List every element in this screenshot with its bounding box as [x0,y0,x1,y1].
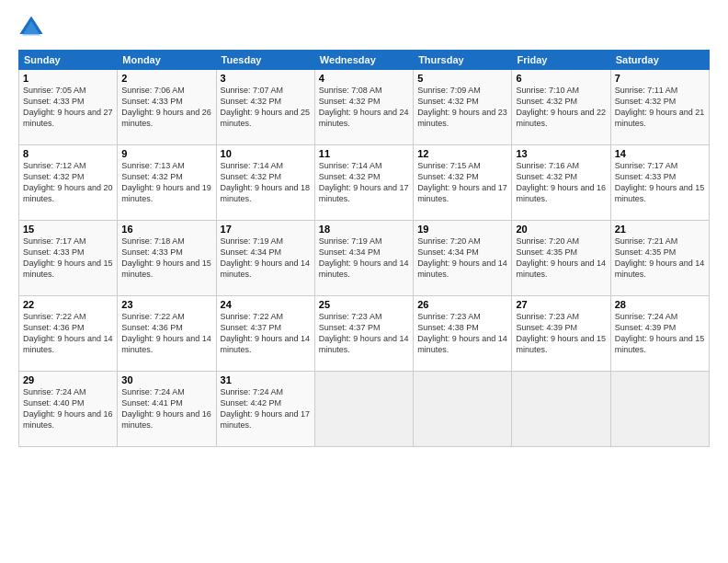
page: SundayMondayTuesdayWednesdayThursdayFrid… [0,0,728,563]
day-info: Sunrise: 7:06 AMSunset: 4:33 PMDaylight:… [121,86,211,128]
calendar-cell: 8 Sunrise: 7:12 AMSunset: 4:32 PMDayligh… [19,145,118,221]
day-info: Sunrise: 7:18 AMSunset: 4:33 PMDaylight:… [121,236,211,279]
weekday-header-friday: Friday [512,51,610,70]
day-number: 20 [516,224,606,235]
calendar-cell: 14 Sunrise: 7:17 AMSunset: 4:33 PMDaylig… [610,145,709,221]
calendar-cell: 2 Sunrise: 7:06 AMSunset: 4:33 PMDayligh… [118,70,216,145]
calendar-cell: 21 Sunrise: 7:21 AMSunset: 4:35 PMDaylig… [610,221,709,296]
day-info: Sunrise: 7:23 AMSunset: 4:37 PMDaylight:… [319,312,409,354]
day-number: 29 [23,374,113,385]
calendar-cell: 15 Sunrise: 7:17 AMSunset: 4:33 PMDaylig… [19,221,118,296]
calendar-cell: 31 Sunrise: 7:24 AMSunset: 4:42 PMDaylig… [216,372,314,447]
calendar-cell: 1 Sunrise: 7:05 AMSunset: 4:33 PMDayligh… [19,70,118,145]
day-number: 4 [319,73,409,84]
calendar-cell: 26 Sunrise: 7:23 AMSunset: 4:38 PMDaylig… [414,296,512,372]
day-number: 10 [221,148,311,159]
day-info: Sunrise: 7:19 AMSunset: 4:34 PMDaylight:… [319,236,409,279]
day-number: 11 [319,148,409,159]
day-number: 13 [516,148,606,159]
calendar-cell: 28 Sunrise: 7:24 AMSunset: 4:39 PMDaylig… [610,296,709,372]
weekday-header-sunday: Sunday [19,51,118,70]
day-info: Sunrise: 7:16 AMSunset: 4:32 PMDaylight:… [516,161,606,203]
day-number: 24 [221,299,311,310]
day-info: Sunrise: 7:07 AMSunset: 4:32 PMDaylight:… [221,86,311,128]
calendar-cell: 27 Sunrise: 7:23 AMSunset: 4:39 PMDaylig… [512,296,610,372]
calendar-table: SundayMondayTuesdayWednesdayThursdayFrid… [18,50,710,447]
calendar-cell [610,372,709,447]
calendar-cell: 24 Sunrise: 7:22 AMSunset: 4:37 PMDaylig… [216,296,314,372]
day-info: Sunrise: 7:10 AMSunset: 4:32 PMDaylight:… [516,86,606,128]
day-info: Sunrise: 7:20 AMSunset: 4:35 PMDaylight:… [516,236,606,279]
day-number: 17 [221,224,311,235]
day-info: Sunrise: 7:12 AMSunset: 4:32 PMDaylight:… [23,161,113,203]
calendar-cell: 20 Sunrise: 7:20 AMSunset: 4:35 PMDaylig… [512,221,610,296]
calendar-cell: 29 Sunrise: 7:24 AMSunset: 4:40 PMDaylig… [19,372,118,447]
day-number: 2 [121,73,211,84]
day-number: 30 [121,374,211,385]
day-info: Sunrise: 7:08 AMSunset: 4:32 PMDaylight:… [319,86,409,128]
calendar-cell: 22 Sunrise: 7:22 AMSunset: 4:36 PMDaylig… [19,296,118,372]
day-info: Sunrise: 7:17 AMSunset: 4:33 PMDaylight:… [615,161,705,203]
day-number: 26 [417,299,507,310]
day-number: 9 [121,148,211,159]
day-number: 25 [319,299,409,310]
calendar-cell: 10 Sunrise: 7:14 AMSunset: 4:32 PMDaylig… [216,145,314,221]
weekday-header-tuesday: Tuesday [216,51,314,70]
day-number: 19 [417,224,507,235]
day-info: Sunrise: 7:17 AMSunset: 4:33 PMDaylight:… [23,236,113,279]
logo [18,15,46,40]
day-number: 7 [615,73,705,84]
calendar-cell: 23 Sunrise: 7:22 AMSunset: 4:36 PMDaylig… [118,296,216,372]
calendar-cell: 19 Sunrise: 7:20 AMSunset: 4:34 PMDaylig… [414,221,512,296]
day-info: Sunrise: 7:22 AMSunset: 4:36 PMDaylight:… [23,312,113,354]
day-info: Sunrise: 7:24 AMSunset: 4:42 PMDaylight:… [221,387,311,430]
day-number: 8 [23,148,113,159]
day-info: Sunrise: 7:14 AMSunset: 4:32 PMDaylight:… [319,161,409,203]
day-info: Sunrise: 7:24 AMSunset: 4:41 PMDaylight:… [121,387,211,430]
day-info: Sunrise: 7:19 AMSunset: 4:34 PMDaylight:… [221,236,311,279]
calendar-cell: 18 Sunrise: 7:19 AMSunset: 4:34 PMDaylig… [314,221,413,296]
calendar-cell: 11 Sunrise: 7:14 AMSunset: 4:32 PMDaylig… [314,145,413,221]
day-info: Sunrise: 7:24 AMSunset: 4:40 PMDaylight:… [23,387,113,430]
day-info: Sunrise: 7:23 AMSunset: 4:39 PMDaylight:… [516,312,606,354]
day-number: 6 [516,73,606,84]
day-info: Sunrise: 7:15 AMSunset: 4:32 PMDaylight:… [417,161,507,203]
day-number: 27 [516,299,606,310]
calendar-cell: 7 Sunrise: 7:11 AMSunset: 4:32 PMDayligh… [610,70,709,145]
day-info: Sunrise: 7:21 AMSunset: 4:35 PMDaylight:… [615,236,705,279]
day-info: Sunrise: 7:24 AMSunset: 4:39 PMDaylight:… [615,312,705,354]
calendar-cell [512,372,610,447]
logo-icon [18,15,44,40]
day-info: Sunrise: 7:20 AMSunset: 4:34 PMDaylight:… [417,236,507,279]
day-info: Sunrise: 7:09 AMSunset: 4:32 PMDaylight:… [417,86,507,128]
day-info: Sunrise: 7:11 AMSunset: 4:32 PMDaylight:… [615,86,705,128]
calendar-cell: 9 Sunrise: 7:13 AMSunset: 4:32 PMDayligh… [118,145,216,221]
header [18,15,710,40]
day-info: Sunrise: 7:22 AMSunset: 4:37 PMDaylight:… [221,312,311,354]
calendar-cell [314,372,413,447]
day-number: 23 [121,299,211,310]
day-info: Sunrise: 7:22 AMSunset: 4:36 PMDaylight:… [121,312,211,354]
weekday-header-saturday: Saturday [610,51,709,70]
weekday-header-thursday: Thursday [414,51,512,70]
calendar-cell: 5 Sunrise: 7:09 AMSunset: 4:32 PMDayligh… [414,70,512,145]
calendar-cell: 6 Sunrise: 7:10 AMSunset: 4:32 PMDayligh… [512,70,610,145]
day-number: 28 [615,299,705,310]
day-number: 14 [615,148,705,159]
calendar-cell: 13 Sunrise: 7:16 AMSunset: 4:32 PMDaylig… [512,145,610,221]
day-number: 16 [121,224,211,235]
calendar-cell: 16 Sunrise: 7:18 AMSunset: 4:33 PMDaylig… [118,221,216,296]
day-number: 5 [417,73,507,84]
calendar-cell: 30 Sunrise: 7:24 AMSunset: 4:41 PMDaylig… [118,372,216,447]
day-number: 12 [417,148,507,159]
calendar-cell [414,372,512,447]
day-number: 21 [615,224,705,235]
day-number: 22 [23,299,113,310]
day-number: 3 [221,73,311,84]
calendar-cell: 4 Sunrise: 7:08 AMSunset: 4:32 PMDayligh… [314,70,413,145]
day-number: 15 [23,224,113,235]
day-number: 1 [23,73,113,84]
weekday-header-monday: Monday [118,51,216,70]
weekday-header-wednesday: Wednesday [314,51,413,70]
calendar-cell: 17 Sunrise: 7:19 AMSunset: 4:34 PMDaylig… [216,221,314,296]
....................
**EXERCISE OBJECTIVE**
Would you retype all the lines shown above, exactly as written and without any picture?

**WRITTEN REPLY**
List every element in this screenshot with its bounding box as [x0,y0,x1,y1].
page: SundayMondayTuesdayWednesdayThursdayFrid… [0,0,728,563]
day-info: Sunrise: 7:06 AMSunset: 4:33 PMDaylight:… [121,86,211,128]
calendar-cell: 8 Sunrise: 7:12 AMSunset: 4:32 PMDayligh… [19,145,118,221]
day-info: Sunrise: 7:18 AMSunset: 4:33 PMDaylight:… [121,236,211,279]
weekday-header-friday: Friday [512,51,610,70]
day-number: 20 [516,224,606,235]
calendar-cell: 14 Sunrise: 7:17 AMSunset: 4:33 PMDaylig… [610,145,709,221]
calendar-cell: 2 Sunrise: 7:06 AMSunset: 4:33 PMDayligh… [118,70,216,145]
calendar-cell: 21 Sunrise: 7:21 AMSunset: 4:35 PMDaylig… [610,221,709,296]
day-info: Sunrise: 7:23 AMSunset: 4:37 PMDaylight:… [319,312,409,354]
day-number: 29 [23,374,113,385]
calendar-cell: 15 Sunrise: 7:17 AMSunset: 4:33 PMDaylig… [19,221,118,296]
calendar-cell: 31 Sunrise: 7:24 AMSunset: 4:42 PMDaylig… [216,372,314,447]
calendar-cell: 1 Sunrise: 7:05 AMSunset: 4:33 PMDayligh… [19,70,118,145]
day-number: 4 [319,73,409,84]
calendar-cell: 26 Sunrise: 7:23 AMSunset: 4:38 PMDaylig… [414,296,512,372]
day-number: 10 [221,148,311,159]
day-info: Sunrise: 7:19 AMSunset: 4:34 PMDaylight:… [319,236,409,279]
day-number: 11 [319,148,409,159]
day-number: 13 [516,148,606,159]
calendar-cell: 28 Sunrise: 7:24 AMSunset: 4:39 PMDaylig… [610,296,709,372]
weekday-header-sunday: Sunday [19,51,118,70]
day-info: Sunrise: 7:16 AMSunset: 4:32 PMDaylight:… [516,161,606,203]
day-number: 24 [221,299,311,310]
day-info: Sunrise: 7:07 AMSunset: 4:32 PMDaylight:… [221,86,311,128]
calendar-cell: 27 Sunrise: 7:23 AMSunset: 4:39 PMDaylig… [512,296,610,372]
calendar-table: SundayMondayTuesdayWednesdayThursdayFrid… [18,50,710,447]
calendar-cell [610,372,709,447]
calendar-cell: 24 Sunrise: 7:22 AMSunset: 4:37 PMDaylig… [216,296,314,372]
day-info: Sunrise: 7:10 AMSunset: 4:32 PMDaylight:… [516,86,606,128]
day-info: Sunrise: 7:20 AMSunset: 4:35 PMDaylight:… [516,236,606,279]
day-number: 17 [221,224,311,235]
day-info: Sunrise: 7:12 AMSunset: 4:32 PMDaylight:… [23,161,113,203]
calendar-cell: 20 Sunrise: 7:20 AMSunset: 4:35 PMDaylig… [512,221,610,296]
calendar-cell: 29 Sunrise: 7:24 AMSunset: 4:40 PMDaylig… [19,372,118,447]
day-number: 2 [121,73,211,84]
day-number: 30 [121,374,211,385]
day-info: Sunrise: 7:08 AMSunset: 4:32 PMDaylight:… [319,86,409,128]
calendar-cell: 22 Sunrise: 7:22 AMSunset: 4:36 PMDaylig… [19,296,118,372]
day-info: Sunrise: 7:17 AMSunset: 4:33 PMDaylight:… [615,161,705,203]
day-number: 26 [417,299,507,310]
day-number: 9 [121,148,211,159]
day-number: 25 [319,299,409,310]
calendar-cell: 10 Sunrise: 7:14 AMSunset: 4:32 PMDaylig… [216,145,314,221]
weekday-header-tuesday: Tuesday [216,51,314,70]
day-number: 19 [417,224,507,235]
day-info: Sunrise: 7:17 AMSunset: 4:33 PMDaylight:… [23,236,113,279]
logo [18,15,46,40]
day-number: 7 [615,73,705,84]
calendar-cell: 23 Sunrise: 7:22 AMSunset: 4:36 PMDaylig… [118,296,216,372]
calendar-cell: 19 Sunrise: 7:20 AMSunset: 4:34 PMDaylig… [414,221,512,296]
day-info: Sunrise: 7:22 AMSunset: 4:36 PMDaylight:… [23,312,113,354]
day-info: Sunrise: 7:24 AMSunset: 4:42 PMDaylight:… [221,387,311,430]
day-number: 8 [23,148,113,159]
day-info: Sunrise: 7:14 AMSunset: 4:32 PMDaylight:… [319,161,409,203]
day-info: Sunrise: 7:24 AMSunset: 4:41 PMDaylight:… [121,387,211,430]
day-info: Sunrise: 7:19 AMSunset: 4:34 PMDaylight:… [221,236,311,279]
calendar-cell: 18 Sunrise: 7:19 AMSunset: 4:34 PMDaylig… [314,221,413,296]
calendar-cell: 11 Sunrise: 7:14 AMSunset: 4:32 PMDaylig… [314,145,413,221]
day-info: Sunrise: 7:24 AMSunset: 4:40 PMDaylight:… [23,387,113,430]
day-info: Sunrise: 7:23 AMSunset: 4:39 PMDaylight:… [516,312,606,354]
day-number: 6 [516,73,606,84]
day-info: Sunrise: 7:15 AMSunset: 4:32 PMDaylight:… [417,161,507,203]
day-number: 27 [516,299,606,310]
calendar-cell: 7 Sunrise: 7:11 AMSunset: 4:32 PMDayligh… [610,70,709,145]
day-info: Sunrise: 7:21 AMSunset: 4:35 PMDaylight:… [615,236,705,279]
day-info: Sunrise: 7:24 AMSunset: 4:39 PMDaylight:… [615,312,705,354]
calendar-cell [512,372,610,447]
logo-icon [18,15,44,40]
day-info: Sunrise: 7:20 AMSunset: 4:34 PMDaylight:… [417,236,507,279]
day-info: Sunrise: 7:09 AMSunset: 4:32 PMDaylight:… [417,86,507,128]
day-info: Sunrise: 7:11 AMSunset: 4:32 PMDaylight:… [615,86,705,128]
calendar-cell: 9 Sunrise: 7:13 AMSunset: 4:32 PMDayligh… [118,145,216,221]
header [18,15,710,40]
day-info: Sunrise: 7:22 AMSunset: 4:37 PMDaylight:… [221,312,311,354]
calendar-cell [314,372,413,447]
day-number: 23 [121,299,211,310]
day-info: Sunrise: 7:22 AMSunset: 4:36 PMDaylight:… [121,312,211,354]
weekday-header-saturday: Saturday [610,51,709,70]
weekday-header-thursday: Thursday [414,51,512,70]
calendar-cell: 5 Sunrise: 7:09 AMSunset: 4:32 PMDayligh… [414,70,512,145]
calendar-cell: 6 Sunrise: 7:10 AMSunset: 4:32 PMDayligh… [512,70,610,145]
day-number: 28 [615,299,705,310]
day-number: 14 [615,148,705,159]
calendar-cell: 13 Sunrise: 7:16 AMSunset: 4:32 PMDaylig… [512,145,610,221]
day-number: 16 [121,224,211,235]
calendar-cell: 16 Sunrise: 7:18 AMSunset: 4:33 PMDaylig… [118,221,216,296]
day-number: 5 [417,73,507,84]
calendar-cell: 30 Sunrise: 7:24 AMSunset: 4:41 PMDaylig… [118,372,216,447]
day-number: 12 [417,148,507,159]
calendar-cell [414,372,512,447]
day-number: 21 [615,224,705,235]
day-number: 22 [23,299,113,310]
day-number: 3 [221,73,311,84]
calendar-cell: 4 Sunrise: 7:08 AMSunset: 4:32 PMDayligh… [314,70,413,145]
day-number: 15 [23,224,113,235]
day-number: 1 [23,73,113,84]
weekday-header-monday: Monday [118,51,216,70]
weekday-header-wednesday: Wednesday [314,51,413,70]
calendar-cell: 17 Sunrise: 7:19 AMSunset: 4:34 PMDaylig… [216,221,314,296]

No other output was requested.